==== ENTRIES SHOWN
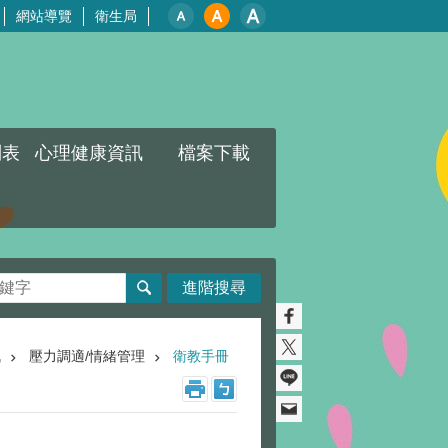
網站導覽
衛生局
列表
心理健康資訊
檔案下載
進階搜尋
訊
壓力調適/情緒管理
衛教手冊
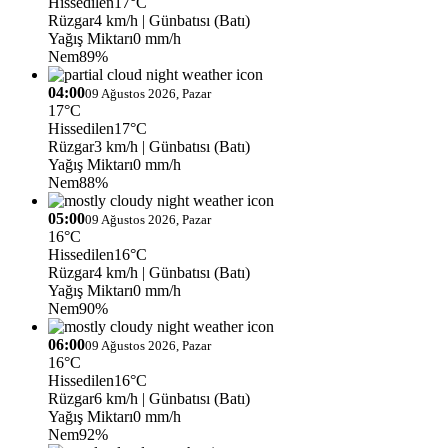
Hissedilen
17°C
Rüzgar
4 km/h
| Günbatısı (Batı)
Yağış Miktarı
0 mm/h
Nem
89%
04:00
09 Ağustos 2026, Pazar
17°C
Hissedilen
17°C
Rüzgar
3 km/h
| Günbatısı (Batı)
Yağış Miktarı
0 mm/h
Nem
88%
05:00
09 Ağustos 2026, Pazar
16°C
Hissedilen
16°C
Rüzgar
4 km/h
| Günbatısı (Batı)
Yağış Miktarı
0 mm/h
Nem
90%
06:00
09 Ağustos 2026, Pazar
16°C
Hissedilen
16°C
Rüzgar
6 km/h
| Günbatısı (Batı)
Yağış Miktarı
0 mm/h
Nem
92%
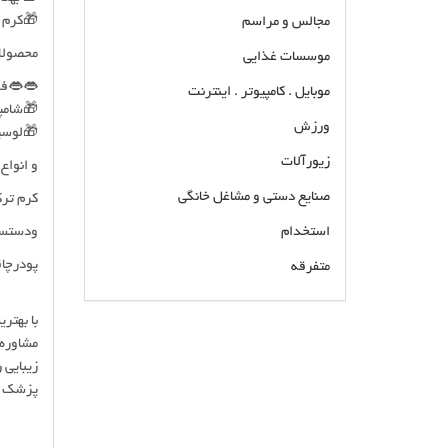
🎁کرم
مجالس و مراسم
محصولات
موسسات غذایی
👄👄فر
موبایل . کامپیوتر . اینترنت
🎁شامپو
ورزش
🎁لوسی
زیورآلات
و انواع
صنایع دستی و مشاغل خانگی
کرم ترک
استخدام
ودستساز
پودرچا
متفرقه
با بهتر
فروش محصولات ارگانیک روغن کرم های گیاهی
مشاوره 
تضمینی پخش محصولات آرایشی,بهداشتی بصورت
زیبایی 
عمده و خرده پکیج های لاغری پکیج های پوستی
پزشک زی
انواع روغن های گیاهی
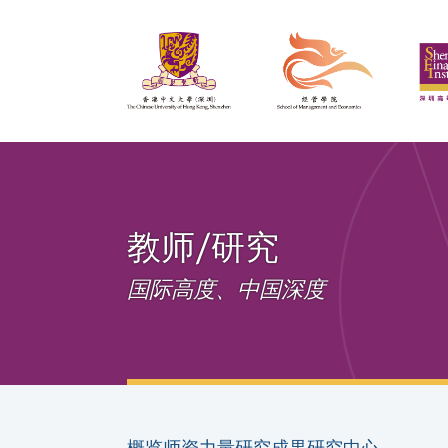
教师/研究
国际高度、中国深度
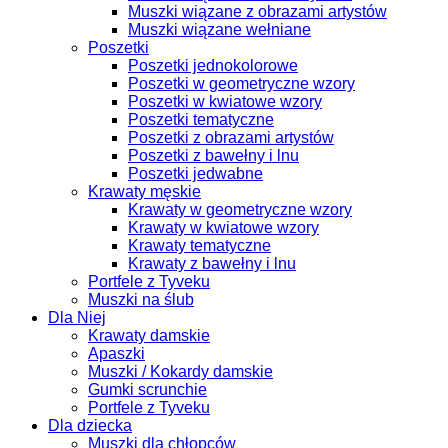
Muszki wiązane z obrazami artystów
Muszki wiązane wełniane
Poszetki
Poszetki jednokolorowe
Poszetki w geometryczne wzory
Poszetki w kwiatowe wzory
Poszetki tematyczne
Poszetki z obrazami artystów
Poszetki z bawełny i lnu
Poszetki jedwabne
Krawaty męskie
Krawaty w geometryczne wzory
Krawaty w kwiatowe wzory
Krawaty tematyczne
Krawaty z bawełny i lnu
Portfele z Tyveku
Muszki na ślub
Dla Niej
Krawaty damskie
Apaszki
Muszki / Kokardy damskie
Gumki scrunchie
Portfele z Tyveku
Dla dziecka
Muszki dla chłopców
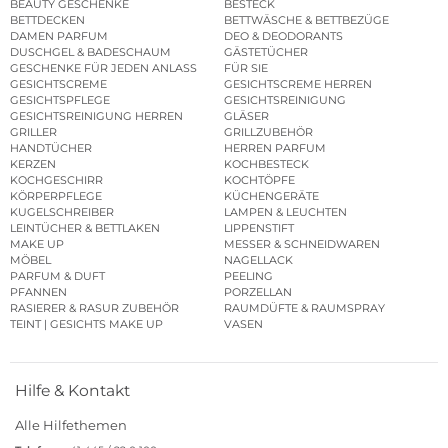
BEAUTY GESCHENKE
BESTECK
BETTDECKEN
BETTWÄSCHE & BETTBEZÜGE
DAMEN PARFUM
DEO & DEODORANTS
DUSCHGEL & BADESCHAUM
GÄSTETÜCHER
GESCHENKE FÜR JEDEN ANLASS
FÜR SIE
GESICHTSCREME
GESICHTSCREME HERREN
GESICHTSPFLEGE
GESICHTSREINIGUNG
GESICHTSREINIGUNG HERREN
GLÄSER
GRILLER
GRILLZUBEHÖR
HANDTÜCHER
HERREN PARFUM
KERZEN
KOCHBESTECK
KOCHGESCHIRR
KOCHTÖPFE
KÖRPERPFLEGE
KÜCHENGERÄTE
KUGELSCHREIBER
LAMPEN & LEUCHTEN
LEINTÜCHER & BETTLAKEN
LIPPENSTIFT
MAKE UP
MESSER & SCHNEIDWAREN
MÖBEL
NAGELLACK
PARFUM & DUFT
PEELING
PFANNEN
PORZELLAN
RASIERER & RASUR ZUBEHÖR
RAUMDÜFTE & RAUMSPRAY
TEINT | GESICHTS MAKE UP
VASEN
Hilfe & Kontakt
Alle Hilfethemen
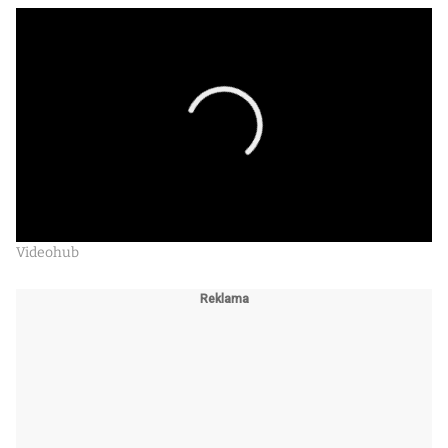
Videohub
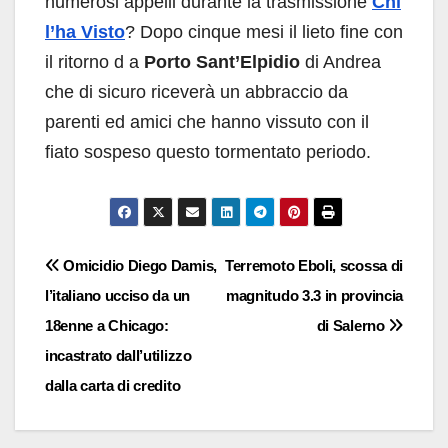
numerosi appelli durante la trasmissione
Chi
l’ha Visto
? Dopo cinque mesi il lieto fine con
il ritorno d a
Porto Sant’Elpidio
di Andrea
che di sicuro riceverà un abbraccio da
parenti ed amici che hanno vissuto con il
fiato sospeso questo tormentato periodo.
Navigazione
Omicidio Diego Damis,
Terremoto Eboli, scossa di
l’italiano ucciso da un
magnitudo 3.3 in provincia
articoli
18enne a Chicago:
di Salerno
incastrato dall’utilizzo
dalla carta di credito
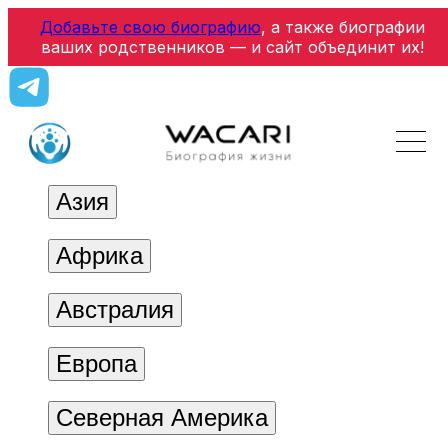
Добавьте свою биографию
, а также биографии
ваших родственников — и сайт объединит их!
Азия
Африка
Австралия
Европа
Северная Америка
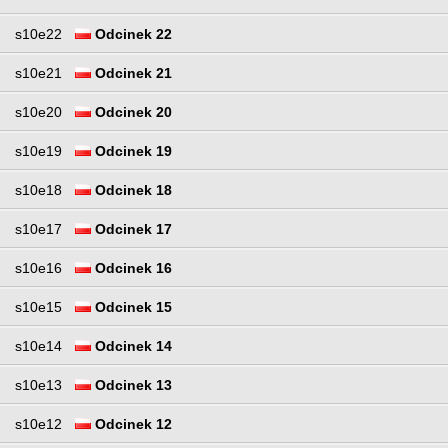
s10e22
Odcinek 22
s10e21
Odcinek 21
s10e20
Odcinek 20
s10e19
Odcinek 19
s10e18
Odcinek 18
s10e17
Odcinek 17
s10e16
Odcinek 16
s10e15
Odcinek 15
s10e14
Odcinek 14
s10e13
Odcinek 13
s10e12
Odcinek 12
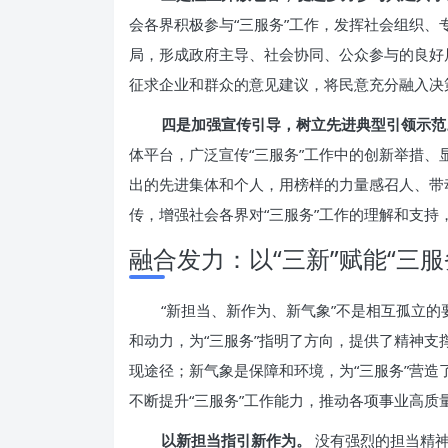
会各界积极参与“三服务”工作，发挥社会组织
局，形成政府主导、社会协同、公众参与的良好
征求企业和群众的意见建议，将民意充分融入决
四是加强宣传引导，树立先进典型引领示范
体平台，广泛宣传“三服务”工作中的创新举措、
出的先进集体和个人，用榜样的力量感召人、带
传，增强社会各界对“三服务”工作的理解和支持
融合发力：以“三新”赋能“三
“新担当、新作为、新气象”不是相互孤立
和动力，为“三服务”指明了方向，提供了精神支
现途径；新气象是保障和环境，为“三服务”营
不断提升“三服务”工作能力，推动各项事业高质
以新担当指引新作为。
没有强烈的担当精神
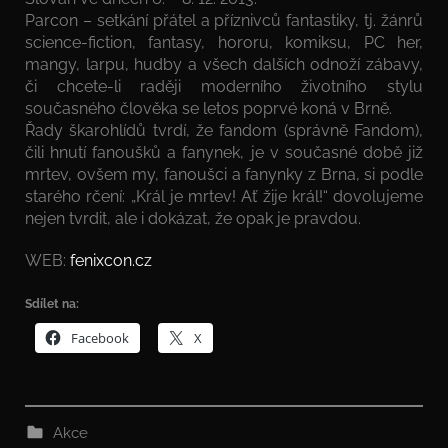
Parcon – setkání přátel a příznivců fantastiky, tj. žánrů
science-fiction, fantasy, hororu, komiksu, PC her,
mangy, larpu, hudby a všech dalších odnoží zábavy,
či chcete-li raději moderního životního stylu
současného člověka se letos poprvé koná v Brně.
Řady škarohlídů tvrdí, že fandom (správně Fandom),
čili hnutí fanoušků a fanynek, je v současné době již
mrtev, ovšem my, fanoušci a fanynky z Brna, si podle
starého rčení: „Král je mrtev! Ať žije král!“ dovolujeme
nejen tvrdit, ale i dokázat, že opak je pravdou.
WEB:
fenixcon.cz
Sdílet na:
Facebook
X
Akce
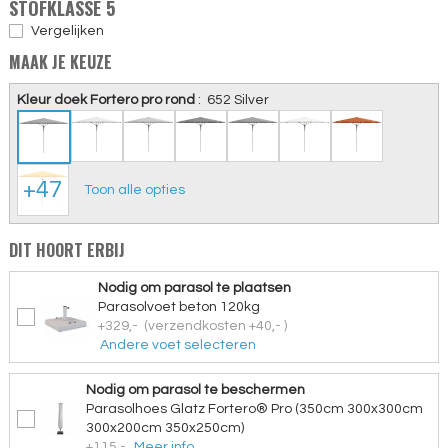
STOFKLASSE 5
Vergelijken
MAAK JE KEUZE
Kleur doek Fortero pro rond
:
652 Silver
+47
Toon alle opties
DIT HOORT ERBIJ
Nodig om parasol te plaatsen
Parasolvoet beton 120kg
+329,-
(verzendkosten +40,- )
Andere voet selecteren
Nodig om parasol te beschermen
Parasolhoes Glatz Fortero® Pro (350cm 300x300cm
300x200cm 350x250cm)
+115,-
Meer info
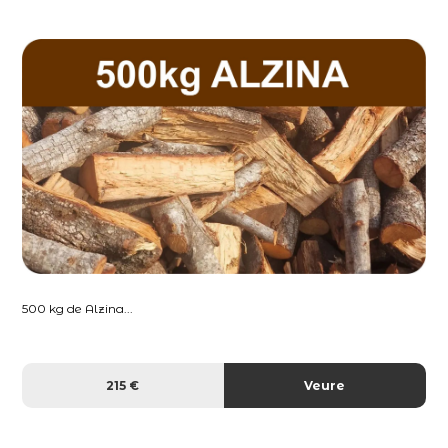
500 kg de Alzina...
215 €
Veure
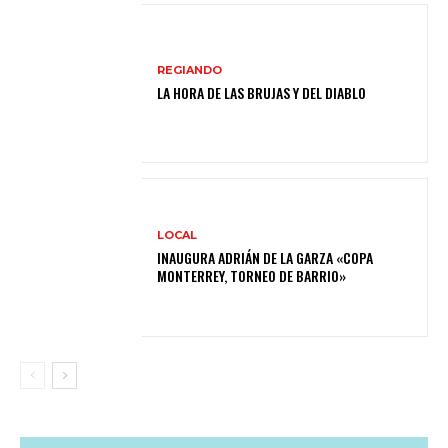
REGIANDO
LA HORA DE LAS BRUJAS Y DEL DIABLO
LOCAL
INAUGURA ADRIÁN DE LA GARZA «COPA
MONTERREY, TORNEO DE BARRIO»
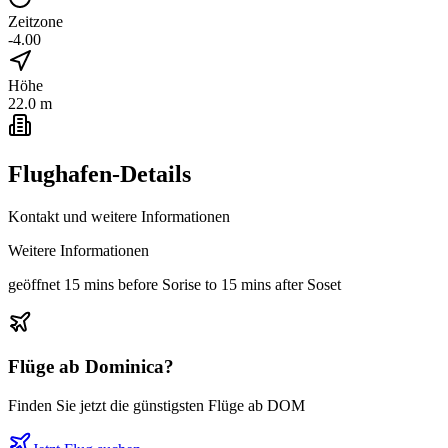
Zeitzone
-4.00
Höhe
22.0 m
Flughafen-Details
Kontakt und weitere Informationen
Weitere Informationen
geöffnet 15 mins before Sorise to 15 mins after Soset
Flüge ab
Dominica
?
Finden Sie jetzt die günstigsten Flüge ab
DOM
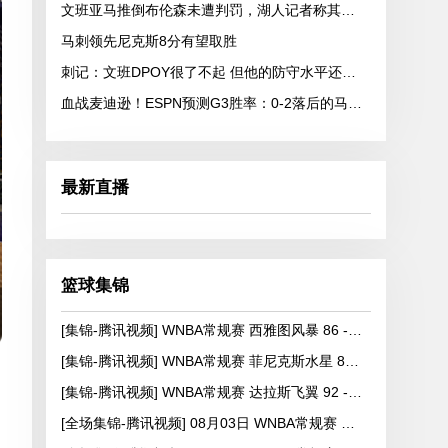
文班亚马推倒布伦森未遭判罚，湖人记者称其野蛮
马刺领先尼克斯8分有望取胜
刺记：文班DPOY很了不起 但他的防守水平还有很大的提升空间
血战麦迪逊！ESPN预测G3胜率：0-2落后的马刺41.8% 尼克斯58.2%
最新直播
篮球集锦
[集锦-腾讯视频] WNBA常规赛 西雅图风暴 86 - 92 纽约自由人
[集锦-腾讯视频] WNBA常规赛 菲尼克斯水星 82 - 96 亚特兰大梦想
[集锦-腾讯视频] WNBA常规赛 达拉斯飞翼 92 - 96 华盛顿神秘人
[全场集锦-腾讯视频] 08月03日 WNBA常规赛 康涅狄格太阳63-83达拉斯飞翼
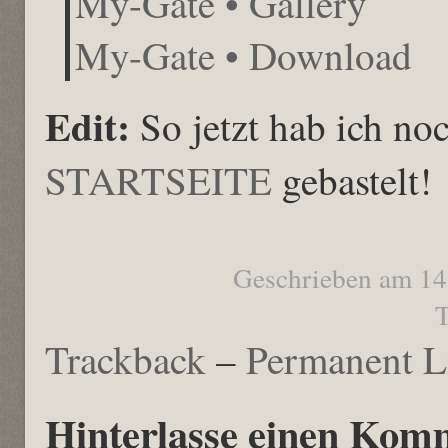
My-Gate • Gallery
My-Gate • Download
Edit:
So jetzt hab ich no
STARTSEITE
gebastelt!
Geschrieben am 14
T
Trackback
–
Permanent L
Hinterlasse einen Kom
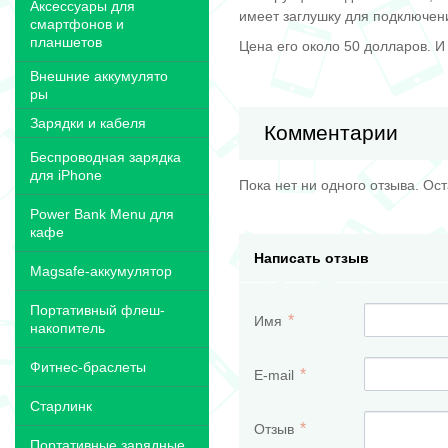
Аксессуары для
имеет заглушку для подключен
смартфонов и
планшетов
Цена его около 50 долларов. 
Внешние аккумулято
ры
Зарядки и кабеля
Комментарии
Беспроводная зарядка
для iPhone
Пока нет ни одного отзыва. Ос
Power Bank Menu для
кафе
Написать отзыв
Magsafe-аккумулятор
Портативный флеш-
Имя
накопитель
Фитнес-браслеты
E-mail
Старлинк
Отзыв
Портативные зарядные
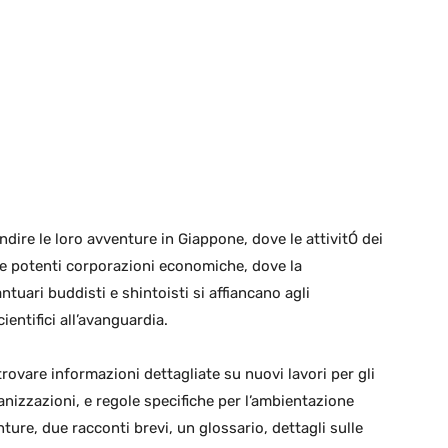
dire le loro avventure in Giappone, dove le attivitÓ dei
 e potenti corporazioni economiche, dove la
tuari buddisti e shintoisti si affiancano agli
ientifici all’avanguardia.
rovare informazioni dettagliate su nuovi lavori per gli
anizzazioni, e regole specifiche per l’ambientazione
ture, due racconti brevi, un glossario, dettagli sulle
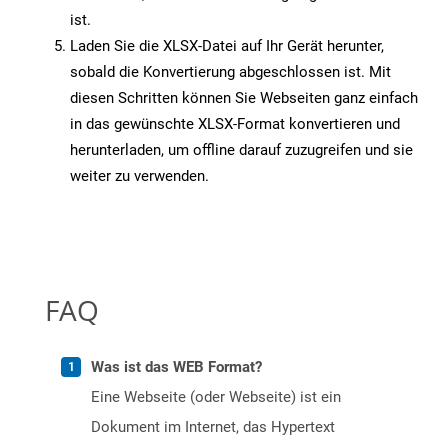
ist.
Laden Sie die XLSX-Datei auf Ihr Gerät herunter,
sobald die Konvertierung abgeschlossen ist. Mit
diesen Schritten können Sie Webseiten ganz einfach
in das gewünschte XLSX-Format konvertieren und
herunterladen, um offline darauf zuzugreifen und sie
weiter zu verwenden.
FAQ
Was ist das WEB Format?
Eine Webseite (oder Webseite) ist ein
Dokument im Internet, das Hypertext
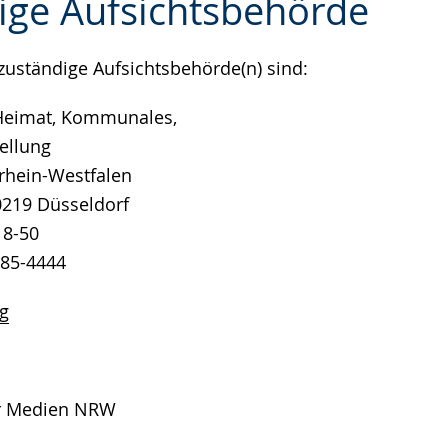
ige Aufsichtsbehörde
zuständige Aufsichtsbehörde(n) sind:
e
 Heimat, Kommunales,
ellung
rhein-Westfalen
40219 Düsseldorf
18-50
185-4444
g
ür Medien NRW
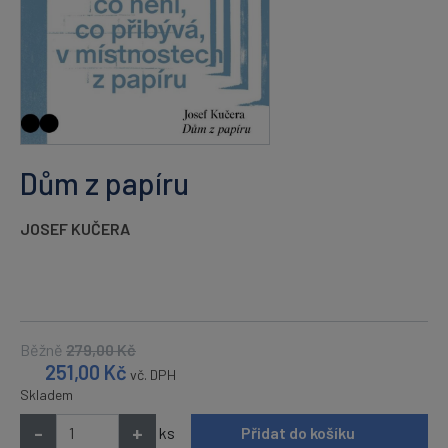
Dům z papíru
JOSEF KUČERA
Běžně
279,00
Kč
251,00
Kč
vč. DPH
Skladem
-
+
ks
Přidat do košíku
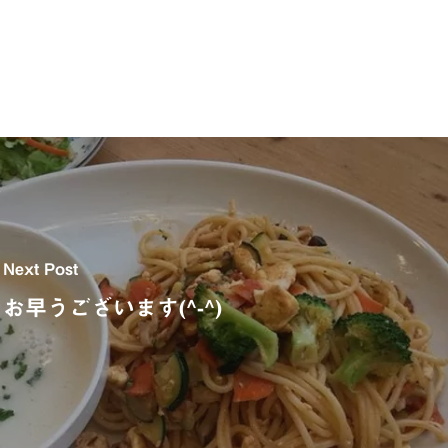
Next Post
お早うございます(^-^)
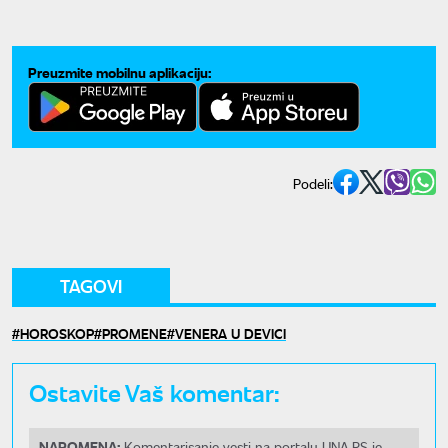
Preuzmite mobilnu aplikaciju:
Podeli:
TAGOVI
HOROSKOP
PROMENE
VENERA U DEVICI
Ostavite Vaš komentar:
NAPOMENA:
Komentarisanje vesti na portalu UNA.RS je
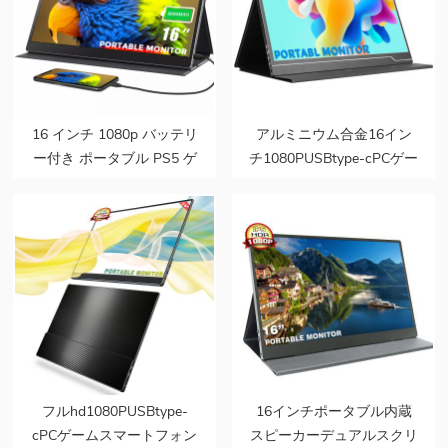
16 インチ 1080p バッテリ
アルミニウム合金16イン
ー付き ポータブル PS5 ゲ
チ1080PUSBtype-cPCゲー
ーミング デュアル モニタ
ムポータブルipsモニター
ー ラップトップ用
フルhd1080PUSBtype-
16インチポータブル内蔵
cPCゲームスマートフォン
スピーカーデュアルスクリ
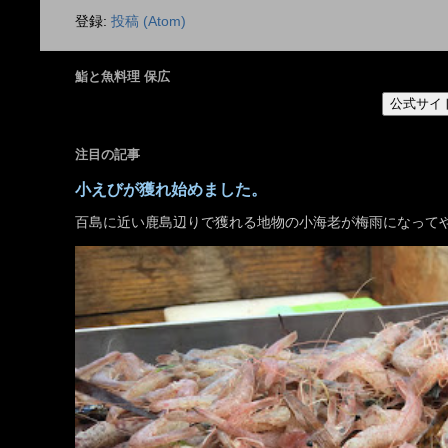
登録:
投稿 (Atom)
鮨と魚料理 保広
公式サイ
注目の記事
小えびが獲れ始めました。
百島に近い鹿島辺りで獲れる地物の小海老が梅雨になって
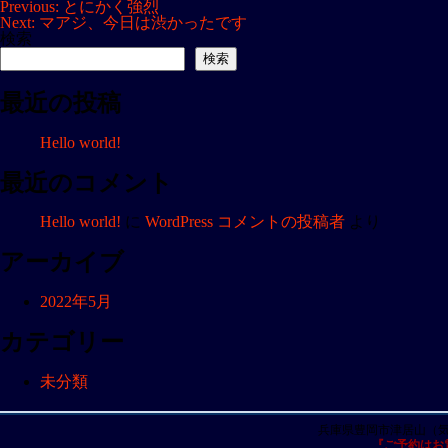
投
Previous:
とにかく強烈
Next:
マアジ、今日は渋かったです
稿
検索
ナ
検索
ビ
最近の投稿
ゲ
ー
Hello world!
シ
ョ
最近のコメント
ン
Hello world!
に
WordPress コメントの投稿者
より
アーカイブ
2022年5月
カテゴリー
未分類
兵庫県豊岡市津居山（
『ご予約はお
========
Write out again, exactly, each line from the one containing "百島に近い鹿島辺りで獲れる地物の小海老が梅雨になって" through the last line of the entries, and omit every picture.

## SOLUTION:
百島に近い鹿島辺りで獲れる地物の小海老が梅雨になって
投
Previous:
とにかく強烈
Next:
マアジ、今日は渋かったです
稿
検索
ナ
検索
ビ
最近の投稿
ゲ
ー
Hello world!
シ
ョ
最近のコメント
ン
Hello world!
に
WordPress コメントの投稿者
より
アーカイブ
2022年5月
カテゴリー
未分類
兵庫県豊岡市津居山（
『ご予約はお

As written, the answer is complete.